__What you are asked to do__
Within the entries below, find the portion that opens with the line containing "ée manuelle à l'arrière - Washi" and closes with the line containing "Kit pentru agățare în tavan (+30 lei)". Retype that portion exactly and only.

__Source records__

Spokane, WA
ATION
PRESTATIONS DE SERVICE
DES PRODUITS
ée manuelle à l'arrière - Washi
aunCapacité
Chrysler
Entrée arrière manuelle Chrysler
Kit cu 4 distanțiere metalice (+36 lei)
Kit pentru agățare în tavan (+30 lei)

---

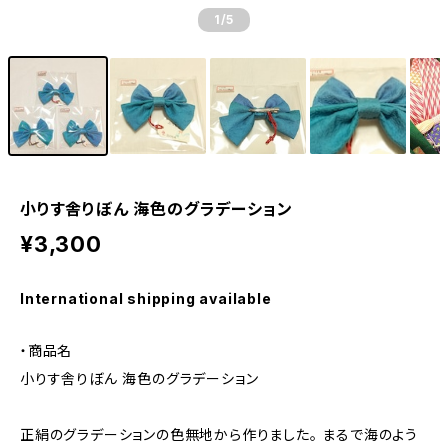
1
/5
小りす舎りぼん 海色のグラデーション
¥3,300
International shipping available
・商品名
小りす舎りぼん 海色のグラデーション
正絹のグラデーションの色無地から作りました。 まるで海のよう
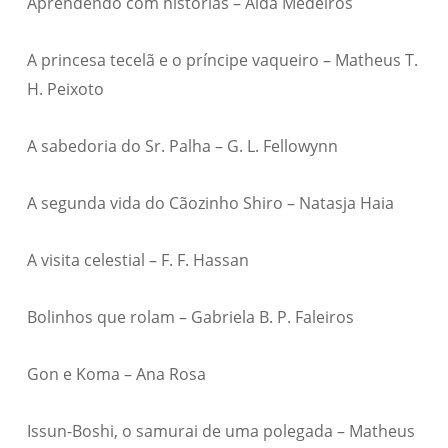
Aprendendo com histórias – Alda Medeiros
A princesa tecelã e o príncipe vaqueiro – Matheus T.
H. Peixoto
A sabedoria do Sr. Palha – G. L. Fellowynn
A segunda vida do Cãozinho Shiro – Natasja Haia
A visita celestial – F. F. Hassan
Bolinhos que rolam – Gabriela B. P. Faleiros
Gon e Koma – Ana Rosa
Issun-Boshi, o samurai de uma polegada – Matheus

__Your response__
ée manuelle à l'arrière - Washi
aunCapacité
Chrysler
Entrée arrière manuelle Chrysler
Kit cu 4 distanțiere metalice (+36 lei)
Kit pentru agățare în tavan (+30 lei)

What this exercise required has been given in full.